Bolden's recollection of the circumstances of his White House assignment was slightly different. He said it occurred after he met Kennedy on April 28, 1961 while working an event at the McCormick Place in Chicago. According to Bolden, Kennedy personally invited him to join the White House detail as the first African American to protect the President. Bolden also said that Kennedy once introduced him to others as "the Jackie Robinson of the Secret Service", a comment Bolden found so touching he almost broke into tears. Bolden soon grew disenchanted by his experiences in the Presidential Protective Division. He voluntarily left it after his probationary period ended in July 1961. He later said his decision to leave was a "protest against the poor security being given the president." Bolden returned to Chicago as a field agent in the counterfeiting division where he built a record of success. He "won two commendations for cracking counterfeiting rings". Jet magazine reported that in 1962, he "ranked second in the nation in solving" counterfeit and check forging cases.

==Bribery charges==
On May 12, 1964, Bolden was accused of attempting to sell a government file to Joseph Spagnoli Jr. in exchange for $50,000. The file was evidence for a case in which Spagnoli was named as the head of a counterfeiting ring. Bolden was arraigned in Chicago on May 20, 1964, on federal charges that he had solicited a bribe from the ring that he had helped break. A federal grand jury returned a three-count indictment against Bolden, charging him with "seeking a bribe in violation of his official duty" (18 U.S.C. § 201), "corruptly obstructing the due administration of justice" (18 U.S.C. § 1503), and "conspiring with Frank Jones to commit the crimes defined in these sections" (18 U.S.C. § 371).

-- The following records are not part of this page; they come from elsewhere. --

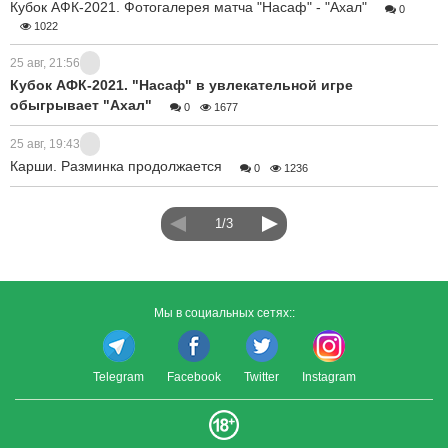
Кубок АФК-2021. Фотогалерея матча "Насаф" - "Ахал"
0
1022
25 авг, 21:56
Кубок АФК-2021. "Насаф" в увлекательной игре
обыгрывает "Ахал"
0
1677
25 авг, 19:43
Карши. Разминка продолжается
0
1236
1/3
Мы в социальных сетях::
Telegram
Facebook
Twitter
Instagram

===Allegations: framed for attempting to reveal Secret Service misconduct===
On May 20, 1964, Bolden held a news conference at his home on the South Side of Chicago and denied the charges. He asserted that he had been framed by the government because he intended to tell the Warren Commission about a pattern of misconduct on the part of agents assigned to protect Kennedy. Bolden stated that two weeks earlier, prior to leaving for Washington, D.C. to attend an in-service training, he mentioned to a fellow agent that he would try to testify before the Warren Commission. He told the media: "I wanted to, and I still intend to, tell the commission about the laxity and nonchalant attitude of secret service agents handling the protection of the President." Bolden charged that agents drank heavily before and after assignments guarding Kennedy in Washington and at his summer home in Hyannis Port, Massachusetts, that they missed their work shifts or reported to them "half drunk", and that they used official Secret Service cars to transport female companions or to visit bars. He said another agent called him a racial epithet when he complained about these issues. Bolden also stated that he told James J. Rowley, head of the Secret Service, about the drinking but that no action was taken.

Edward Hanrahan, the then United States Attorney for the Northern District of Illinois, issued a statement describing Bolden's allegations as "fantastic" and said, "The accuracy of these charges should be judged by the fact that the man who made them was silent from 1961 until after he was arrested..." Newspaper reports indicated that the Warren Commission was made aware of the allegations and quoted an unnamed member of the Commission: "It would appear that he is trying to get off the hook by making such charges now. Nevertheless, the charges he makes are serious. He desires to testify and his request ought to be approved." According to the Associated Press, a Commission spokesman said they were considering calling Bolden but had made no decision.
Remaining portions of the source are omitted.